In some clinical trials, human being are being used as the placebo, with participants undergoing surgeries to determine a medical device’s efficacy, but without the benefits. The trials are all U.S. Food and Drug Administration- (FDA) approved.
During drug trials, some participants receive placebo drugs, while other participants receive the actual drug. Researchers then measure results. When drug trials are conducted, the placebo group is not subjected to the medication undergoing the testing and those who are being treated with the placebo are receiving some sort of potential benefit. In so-called “sham surgery” medical device placebo testing, participants become the placebo and are subject to invasive and dangerous surgical procedures, but with no potential for surgical benefit.
In fact, recent, major research conducted for a new cardiovascular device exposes how patients in a sham surgery placebo group undergo unnecessary medical procedures. In this case, the placebo patients received anesthetic drugs, were inserted with a large-bore catheter into a major artery, and agreed to be injected with a dye into their bloodstreams, The Wall Street Journal reported. Surgeons operated for about one hour, as a monitor revealed bogus results via radioactive fluoroscopy.
The patients agreed to angiogram procedures not knowing if they would be in the placebo or treating group, as part of the FDA-approved research of a new Medtronic medical device. The device, wrote The Wall Street Journal was developed to treat patients diagnosed with significant high blood pressure that is resistant to traditional drugs. Some patients received legitimate surgery while some did not and were randomly processed in bogus surgery. In other words, the patients were the placebos.

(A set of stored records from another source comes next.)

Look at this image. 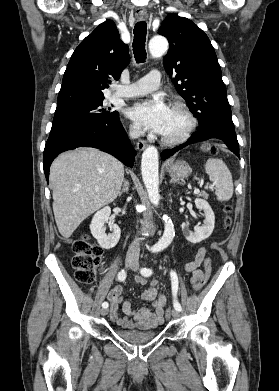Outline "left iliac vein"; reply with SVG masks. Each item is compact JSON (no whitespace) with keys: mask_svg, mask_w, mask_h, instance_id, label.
<instances>
[{"mask_svg":"<svg viewBox=\"0 0 279 391\" xmlns=\"http://www.w3.org/2000/svg\"><path fill=\"white\" fill-rule=\"evenodd\" d=\"M131 269H132L133 271H137V270L139 269L138 263L135 262V264H134L133 266H131ZM172 316H173L174 318H178V317L180 316V312H179L178 310L174 309V310H172Z\"/></svg>","mask_w":279,"mask_h":391,"instance_id":"left-iliac-vein-1","label":"left iliac vein"}]
</instances>
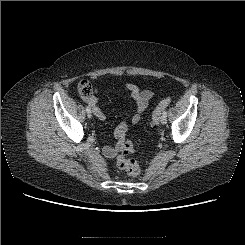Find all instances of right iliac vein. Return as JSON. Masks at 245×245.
<instances>
[{
	"label": "right iliac vein",
	"mask_w": 245,
	"mask_h": 245,
	"mask_svg": "<svg viewBox=\"0 0 245 245\" xmlns=\"http://www.w3.org/2000/svg\"><path fill=\"white\" fill-rule=\"evenodd\" d=\"M87 117H88V118H91V117H92L91 112H87Z\"/></svg>",
	"instance_id": "63e3f726"
}]
</instances>
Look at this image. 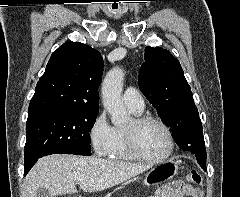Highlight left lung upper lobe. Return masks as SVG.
Returning a JSON list of instances; mask_svg holds the SVG:
<instances>
[{"label":"left lung upper lobe","mask_w":240,"mask_h":197,"mask_svg":"<svg viewBox=\"0 0 240 197\" xmlns=\"http://www.w3.org/2000/svg\"><path fill=\"white\" fill-rule=\"evenodd\" d=\"M144 59L138 77L140 90L170 127L179 147L206 160L201 120L179 61L168 50L150 46L145 48ZM184 129L191 133L184 135Z\"/></svg>","instance_id":"obj_1"}]
</instances>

The methodology, according to The Wall Street Journal report, is something the FDA is actively pursuing, but does come at great expense and unclear benefits. This means that it could take many years before new products ever reach patients. In recent years, the FDA has encouraged device makers to use the dummy surgical approach. In fact, The Wall Street Journal noted that Clincialtrials.gov indicates that dozens of similar studies are also underway.
It is the FDA’s stand that the sham surgeries provide researchers with more bias-free and statistically superior results. Others question use of the very invasive procedures that are used in the sham surgery model. Those opposed to the sham surgery medical device testing approach note that while use of sham surgery may be beneficial in minimally invasive procedures in which very low risk devices are being tested, the process is not always appropriate. For instance, use of a sham as part of a planned surgery in which the sham would be a step in a broader procedure that does, in fact, benefit the patient, should be considered ,The Wall Street Journal wrote.
Research involving increased risk or harm, with no benefit, is also in conflict with the overarching principles that oversee human research. In fact, according to The Wall Street Journal, some of these principles are discussed in the Declaration of Helsinki, a global treaty involving the conduct of medical research. Consider that experiments used in sham surgeries involve patients agreeing to receive unneeded anesthetics, radiation, abdominal incisions, endoscopy, and rectal injections, to name some. The Wall Street Journal also notes that unnecessary incisions subject people to anesthesia and infection risks.
To address the ethical issues, the FDA will permit placebo patients to join the treatment group at some point; however, that might involve a second surgery. Second surgeries are often not desired by patients and are always more costly. The high cost of sham surgery trials, in general, also impacts domestic innovation with medical device firms seeking less expensive avenues, The Wall Street Journal also indicated.